My function will be implemented like this
void foo(void *generic_data_struct)
{
#ifdef BUILD1
build1_t *data_struct = generic_data_struct;
#else
build2_t *data_struct = generic_data_struct;
#endif
...
}
And the exposed API header will be, depending on the build the customer orders, either
void foo(build1_t *data_struct);
or
void foo(build2_t *data_struct);
Is this a reasonable design pattern or is this frowned upon? Thanks!

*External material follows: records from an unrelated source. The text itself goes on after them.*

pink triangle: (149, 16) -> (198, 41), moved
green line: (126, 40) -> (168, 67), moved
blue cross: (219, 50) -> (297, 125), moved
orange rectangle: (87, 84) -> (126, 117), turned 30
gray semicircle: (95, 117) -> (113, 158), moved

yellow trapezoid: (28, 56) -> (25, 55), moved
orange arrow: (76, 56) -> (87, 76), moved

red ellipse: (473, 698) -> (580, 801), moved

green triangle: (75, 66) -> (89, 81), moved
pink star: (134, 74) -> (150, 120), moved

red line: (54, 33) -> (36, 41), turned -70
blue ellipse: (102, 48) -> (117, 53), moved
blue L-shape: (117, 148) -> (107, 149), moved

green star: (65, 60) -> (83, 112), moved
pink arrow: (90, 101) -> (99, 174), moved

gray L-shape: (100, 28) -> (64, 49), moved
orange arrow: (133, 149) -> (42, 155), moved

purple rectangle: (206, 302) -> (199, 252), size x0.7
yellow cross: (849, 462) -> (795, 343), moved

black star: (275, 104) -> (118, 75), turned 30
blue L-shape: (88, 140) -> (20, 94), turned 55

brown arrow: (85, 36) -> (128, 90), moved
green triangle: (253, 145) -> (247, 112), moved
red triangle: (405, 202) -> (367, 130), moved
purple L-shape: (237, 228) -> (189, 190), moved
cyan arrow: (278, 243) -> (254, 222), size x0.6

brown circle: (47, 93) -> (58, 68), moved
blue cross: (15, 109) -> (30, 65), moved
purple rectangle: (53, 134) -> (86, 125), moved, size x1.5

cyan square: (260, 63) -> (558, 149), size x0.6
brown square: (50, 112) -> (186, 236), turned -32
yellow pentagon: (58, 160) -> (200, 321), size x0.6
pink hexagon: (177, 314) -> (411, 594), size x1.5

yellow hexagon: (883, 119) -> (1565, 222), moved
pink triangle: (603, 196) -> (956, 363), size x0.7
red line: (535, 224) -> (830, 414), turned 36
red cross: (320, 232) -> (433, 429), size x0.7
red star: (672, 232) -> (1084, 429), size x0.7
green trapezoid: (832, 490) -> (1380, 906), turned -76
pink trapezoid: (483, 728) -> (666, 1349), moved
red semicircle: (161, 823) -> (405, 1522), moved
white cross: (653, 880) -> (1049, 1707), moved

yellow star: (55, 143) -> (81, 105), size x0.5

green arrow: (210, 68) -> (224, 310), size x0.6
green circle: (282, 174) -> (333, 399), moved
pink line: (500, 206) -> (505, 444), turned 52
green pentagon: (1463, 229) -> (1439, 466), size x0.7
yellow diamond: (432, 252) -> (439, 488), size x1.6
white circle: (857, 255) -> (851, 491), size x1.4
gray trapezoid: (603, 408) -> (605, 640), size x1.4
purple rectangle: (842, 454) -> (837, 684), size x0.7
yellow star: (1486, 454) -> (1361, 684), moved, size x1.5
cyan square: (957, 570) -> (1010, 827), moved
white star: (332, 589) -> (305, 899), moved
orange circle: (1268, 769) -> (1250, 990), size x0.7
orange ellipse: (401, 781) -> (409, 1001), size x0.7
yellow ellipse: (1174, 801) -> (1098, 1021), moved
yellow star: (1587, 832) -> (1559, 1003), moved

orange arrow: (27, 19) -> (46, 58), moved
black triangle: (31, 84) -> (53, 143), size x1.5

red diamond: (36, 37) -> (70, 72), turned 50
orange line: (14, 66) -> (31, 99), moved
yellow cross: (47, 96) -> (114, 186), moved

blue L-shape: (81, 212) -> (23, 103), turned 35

It is almost always better to use an opaque type (struct foo;
) for this kind of thing, rather than void
pointers.
Whenever you have variant builds, minimizing the number of #ifdefs is highly desirable. I recommend you use eq-'s proposal, but factor out variations in function prototypes with a typedef:
/* header file */
#ifdef BUILD1
typedef build1_t generic_t;
#else
typedef build2_t generic_t;
#endif
void foo(generic_t *);
void bar(generic_t *);
/* etc */
You still need #ifdefs inside foo
, bar
, etc whenever actual behavior changes based on BUILD1
, but you don't need them on the declaration and definition of every single function.